EDITORIAL: A dash of Macron's ooh la la would help turn things around in SA
A lesson to be learnt from Emmanuel Macron is that to attract investors, promises must be specific and implementation swift
As the government and business gear up for the investment conference that President Cyril Ramaphosa has promised for later in 2018, it’s worth drawing contrasts with the investment conference his French counterpart hosted in January, when Emanuel Macron met 140 global CEOs in Versailles.
Ramaphosa wants to attract $100bn in new investment over the next five years to boost SA’s growth rate and create jobs. He is hoping to be able to announce concrete projects at the conference. He has tasked four high-level envoys to romance foreign and local investors in an effort to build confidence and elicit those billions in new projects.

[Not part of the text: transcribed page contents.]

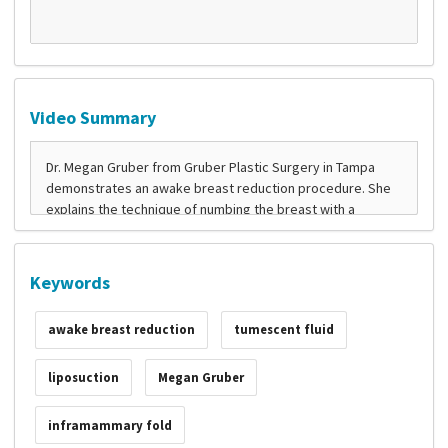
Video Summary
Keywords
awake breast reduction
tumescent fluid
liposuction
Megan Gruber
inframammary fold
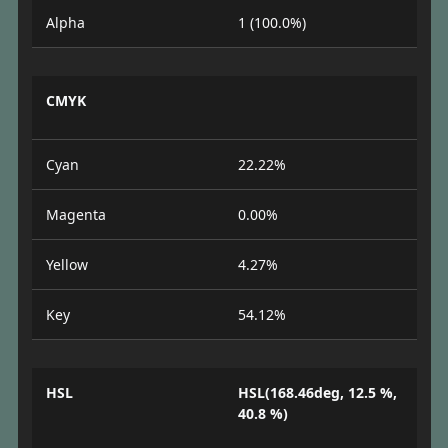
Alpha
1 (100.0%)
CMYK
Cyan
22.22%
Magenta
0.00%
Yellow
4.27%
Key
54.12%
HSL
HSL(168.46deg, 12.5 %,
40.8 %)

His new administration has promised policy certainty and reforms that will boost SA’s sluggish growth rate. But though he has done much in a short time to turn around the governance of financially ailing state-owned enterprises and started rebuilding institutions that were wrecked by the Zuma administration, the programme of growth-boosting reforms he has promised remains at the concept stage.
MACRON'S APPROACH: WE SAY CLEARLY WHAT WE ARE GOING TO DO, AND WE DO IT
There is as yet little clarity on what the government is going to do to make the economy more attractive to investors and unlock investment, growth and jobs.
Contrast that with Macron’s concrete programme of reforms, in which the French president and his young team are delivering step by step on the programme he set out during his election campaign just over a year ago.
France was a slow-growth, low-jobs economy shunned by many investors because of its high taxes, rigid labour markets and heavy-handed bureaucracy. The Macron campaign made a new political offer to French people that sought to effect a long-term transformation of the economy that would address the growth deficit, employment deficit and public finance deficit. His approach, as one Élysée Palace official told South African journalists on a visit to France, "we say clearly what we are going to do, and we do it".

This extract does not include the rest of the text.